C'était un raccourci vers l'université.
Un raccourci peu utilisé car dangereux. Le grand-frère n'avait que quelques mètres pour rattraper son idiot de frère avant que ce dernier ne s'engouffre dans l'étroite passe qui longeait une gorge profonde. Les arbres cachaient bien le pic abrupte de la falaise et Natsu ne connaissait mal l'endroit.

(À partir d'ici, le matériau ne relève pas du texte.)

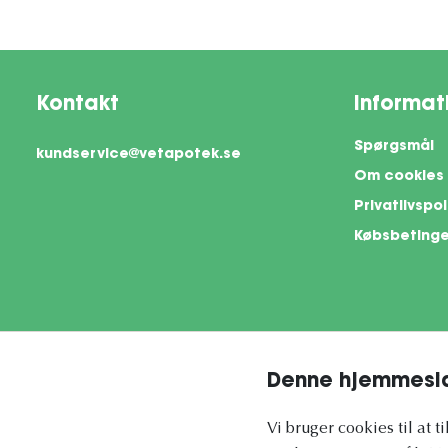
Kontakt
Informat
Spørgsmål
kundservice@vetapotek.se
Om cookies
Privatlivspol
Købsbetinge
Denne hjemmesid
This si
Vi bruger cookies til at t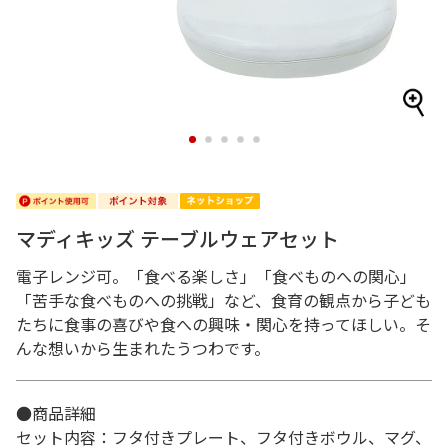
1
2
3
4
5
マディキッズ テーブルウェアセット
電子レンジ可。「食べる楽しさ」「食べものへの関心」
「苦手な食べものへの挑戦」など、食育の観点から子ども
たちに食事の喜びや食への興味・関心を持ってほしい。そ
んな想いから生まれたうつわです。
●商品詳細
セット内容：フタ付きプレート、フタ付きボウル、マグ、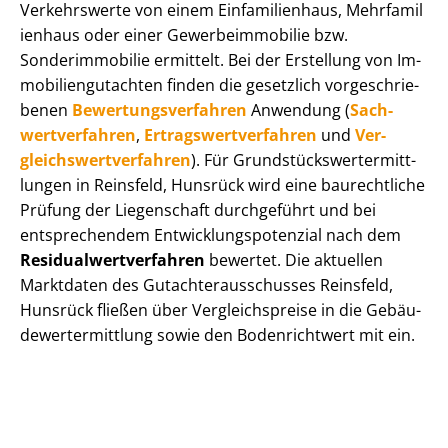
Verkehrswerte von einem Einfamilienhaus, Mehr­fa­mi­l
i­en­haus oder einer Ge­wer­be­im­mo­bi­lie bzw.
Sonderimmobilie ermittelt. Bei der Erstellung von Im­
mo­bi­li­en­gut­ach­ten finden die gesetzlich vor­ge­schrie­
be­nen
Be­wer­tungs­ver­fah­ren
Anwendung (
Sach­
wert­ver­fah­ren
,
Er­trags­wert­ver­fah­ren
und
Ver­
gleichs­wert­ver­fah­ren
). Für Grund­stücks­wert­ermitt­
lun­gen in Reinsfeld, Hunsrück wird eine baurechtliche
Prüfung der Liegenschaft durchgeführt und bei
entsprechendem Ent­wick­lungs­po­ten­zi­al nach dem
Re­si­du­al­wert­ver­fah­ren
bewertet. Die aktuellen
Marktdaten des Gut­ach­ter­aus­schus­ses Reinsfeld,
Hunsrück fließen über Ver­gleichs­prei­se in die Ge­bäu­
de­wert­ermitt­lung sowie den Bodenrichtwert mit ein.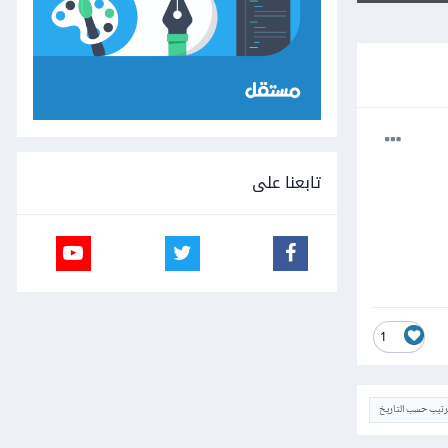
تابعنا على
1
ترتيب حسب التاريخ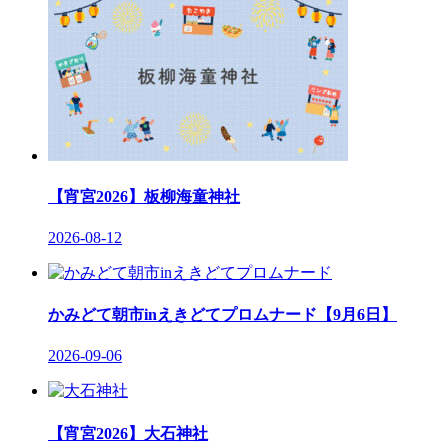
【宵宮2026】板柳海童神社
2026-08-12
かみどて朝市inえきどてプロムナード【9月6日】
2026-09-06
【宵宮2026】大石神社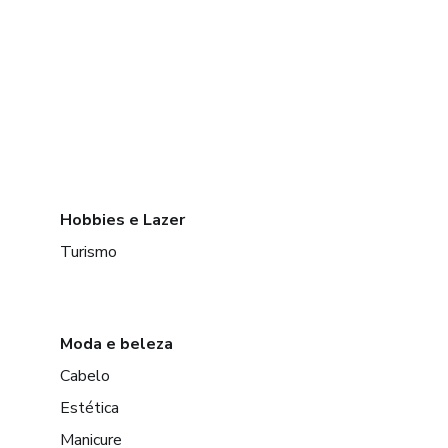
Hobbies e Lazer
Turismo
Moda e beleza
Cabelo
Estética
Manicure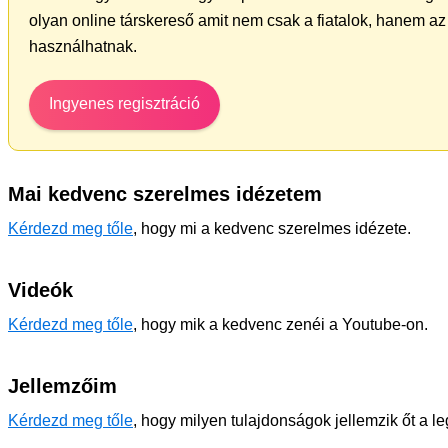
olyan online társkereső amit nem csak a fiatalok, hanem az 
használhatnak.
Ingyenes regisztráció
Mai kedvenc szerelmes idézetem
Kérdezd meg tőle
, hogy mi a kedvenc szerelmes idézete.
Videók
Kérdezd meg tőle
, hogy mik a kedvenc zenéi a Youtube-on.
Jellemzőim
Kérdezd meg tőle
, hogy milyen tulajdonságok jellemzik őt a l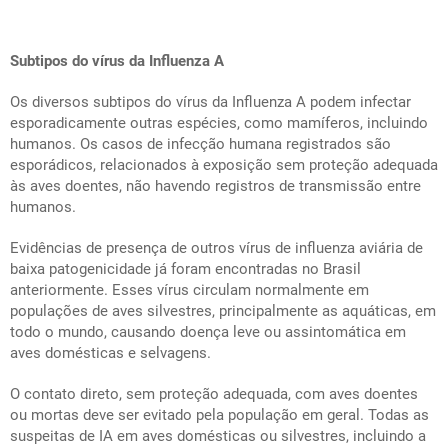
Subtipos do vírus da Influenza A
Os diversos subtipos do vírus da Influenza A podem infectar
esporadicamente outras espécies, como mamíferos, incluindo
humanos. Os casos de infecção humana registrados são
esporádicos, relacionados à exposição sem proteção adequada
às aves doentes, não havendo registros de transmissão entre
humanos.
Evidências de presença de outros vírus de influenza aviária de
baixa patogenicidade já foram encontradas no Brasil
anteriormente. Esses vírus circulam normalmente em
populações de aves silvestres, principalmente as aquáticas, em
todo o mundo, causando doença leve ou assintomática em
aves domésticas e selvagens.
O contato direto, sem proteção adequada, com aves doentes
ou mortas deve ser evitado pela população em geral. Todas as
suspeitas de IA em aves domésticas ou silvestres, incluindo a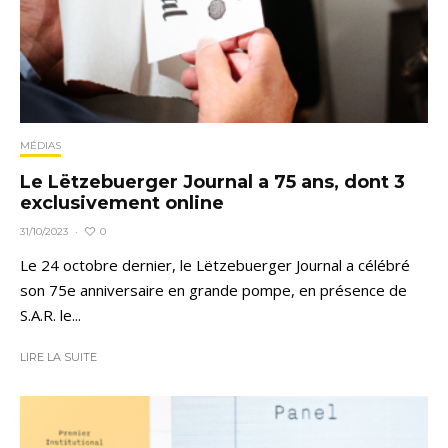
MÉDIAS
Le Lëtzebuerger Journal a 75 ans, dont 3
exclusivement online
0
31/10/2023
·
Le 24 octobre dernier, le Lëtzebuerger Journal a célébré
son 75e anniversaire en grande pompe, en présence de
S.A.R. le...
LIRE LA SUITE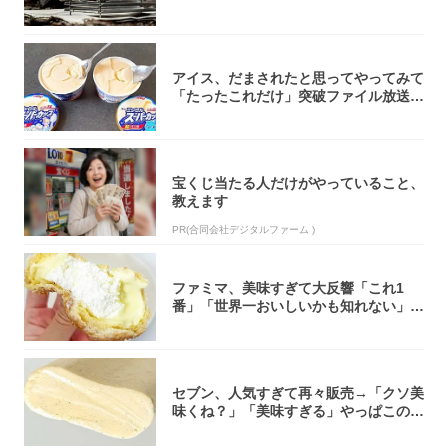
焚き火台
アイス、だまされたと思ってやってみて
「たったこれだけ」突破ファイル放送で
大注目！...
宝くじ当たる人だけがやっていること、
教えます
PR(合同会社デジタルファーム )
ファミマ、美味すぎて大反響「これ1
番」「世界一おいしいかも知れない」
「飲めそう」
セブン、人気すぎて再々販売→「クソ美
味くね？」「美味すぎる」やっぱこのク
オリティ...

Zel hurla son nom plusieurs fois, tentant de le convaincre, puis de lui ordonner de s'arrêter. Mais le petit monstre était bien trop rapide et trop têtu pour obéir à son grand-frère. Celui-ci grignota un mètre à Natsu, mais il restait encore trop loin pour qu'il puisse l'attraper.
La falaise apparut brusquement.
Natsu hurla de frayeur en freinant des quatre fers, mais ce ne fût pas suffisant. Il tomba, son corps entier glissant vers la fin, entraîné par la gravité. Sans qu'il ne puisse rien faire. Son regard écarquillé croisa celui épouvanté de son aîné. Il tendit sa petite main potelée dans sa direction, quêtant du secours. Une solution. Zel se jeta à terre dans l'espoir d'atteindre son petit-frère plus vite.
Leurs doigts s'effleurèrent brièvement.
Zel entendit le cri d'horreur de l'enfant se réverbérer sur les falaises alentours. Cinq fois les montagnes hurlèrent en choeur, l'écho déformant de plus en plus la voix aiguë du plus petit. La tête et un bras, seuls membres dans le vide, l'aîné vit le corps de Natsu se disloquer vingt mètres plus bas. Des traînées de sang partout. Une bouche tordue par l'horreur. Il devinait même les yeux figés dans le vide par la douleur et la mort.
Pourquoi ? Pourquoi était-il mort ? Pourquoi son précieux petit-frère, que tout le monde adorait ? Comment n'avait-il pu ne pas le protéger ? La sensation était infâme. Il avait mal, son cœur tressautait de douleur.
Il hurla, prostré en haut de cette falaise où il avait perdu son monde, son soleil,...
Sa vie.
…...
Vie qu'il avait fait semblant de retrouver, deux jours après l'Accident. Prétextant vouloir inhumer le corps de son frère seul, il l'avait mis en stase dans un de ses projets récents. Fournissant à ses maîtres un cercueil vide, qu'on avait pleuré. Il s'était plongé dans ses recherches. D'autres recherches. Il avait perdu sa vie, mais c'était le meilleur étudiant. Le meilleur mage. Il le savait, il allait trouver. Réussir.
Son nom est Zeleph Dragneel.
Et il va être le premier à défier la mort, pour ressusciter ce qu'elle lui a si injustement pris.